ÇEVRE, ŞEHİRCİLİK VE İKLİM DEĞİŞİKLİĞİ BAKANI MEHMET ÖZHASEKİ - Sur'un içinde mi?

MUSTAFA SEZGİN TANRIKULU (Diyarbakır) - Sur'un içinde, evet.

Orası kentsel dönüşümle dönüştürüldü. Ben soru önergesi de verdim ama -benim bütün çocukluğumun geçtiği yer ve çok önemli bir merkez orası- insanlar gerçekten çok mağdur oldular. O mağduriyetlerin giderilmesi noktasında Sayın Valiyle konuştum ama -yani burada bir şey söylemek istemiyorum, Sayın Valimiz emekliliğe çok yakın bir yaşa gelmiş, Diyarbakır'dan emekli olacak- kendisi maalesef böyle meşakkatli işlere girme eğiliminde değil. Dolayısıyla, o mağduriyetlerin giderilmesi yönünde başka bir inisiyatifin devreye girmesi lazım.

Bakın, Sur'la ilgili olarak sizinle geçmiş dönemlerde talihsiz bir biçimde karşı karşıya gelmiştik. İnanın, şunu söylüyorum: Sur bir dünya mirası ve hepimizin karşı çıktığı bir biçimde oralar maalesef şiddet ve terör nedeniyle yakıldı, yıkıldı. O zaman en şiddetli biçimde karşı çıkanlardan birisi bendim ama sesimi çıkartamadım, neyse onu o tarafta bırakıyorum. Fakat oradaki imarlaşma ve yeniden yapılaşma ticaret üzerine oldu.

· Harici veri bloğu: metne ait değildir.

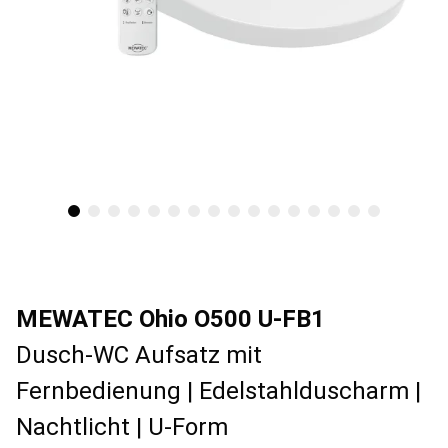
MEWATEC Ohio O500 U-FB1
Dusch-WC Aufsatz mit
Fernbedienung | Edelstahlduscharm |
Nachtlicht | U-Form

ÇEVRE, ŞEHİRCİLİK VE İKLİM DEĞİŞİKLİĞİ BAKANI MEHMET ÖZHASEKİ - O taraftan girilen yeri mi diyorsun?

MUSTAFA SEZGİN TANRIKULU (Diyarbakır) - Evet efendim.

Bakın, ticaret üzerine oldu ve hak sahipleri büyük mağduriyet yaşadı. Şimdi, bugün itibarıyla Diyarbakır'dan gelirken işte, 2 tane otel binası, 12 tane bilmem ne binası orada, Sur içerisinde satılığa çıkarılmış ama hak sahipleri hâlen haklarını alamadılar ve konutları yok. Orası açık bir biçimde kendi kimliğinden koparıldı. Kentin bileşenlerine, muhtarlara, hak sahiplerine danışılarak yapılamadı maalesef.

(Mikrofon otomatik cihaz tarafından kapatıldı)

MUSTAFA SEZGİN TANRIKULU (Diyarbakır) - Ekleyecektiniz Sayın Başkanım.

OTURUM BAŞKANI ORHAN ERDEM - Buyurun.

MUSTAFA SEZGİN TANRIKULU (Diyarbakır) - Dolayısıyla siz de gelseniz, görseniz dışarıdan gelenler bakımından, yeni görenler bakımından "aa, ne güzel olmuş." falan filan denilebilir ama gerçekten o kentin kimliğini yansıtmıyor.

ÇEVRE, ŞEHİRCİLİK VE İKLİM DEĞİŞİKLİĞİ BAKANI MEHMET ÖZHASEKİ - Turizme açıldı orası.

MUSTAFA SEZGİN TANRIKULU (Diyarbakır) - Orayı yeniden başka bir planla -yani sonuçta bu görevlerimiz buralarda bitecek- kentin dinamikleriyle gerçekten o kimliğe ve kültüre uygun bir biçimde yeniden planlanması lazım. Olan olmuş ama henüz olmayan yerler var. Onların planlanması lazım. Bunu da ifade etmiş olayım.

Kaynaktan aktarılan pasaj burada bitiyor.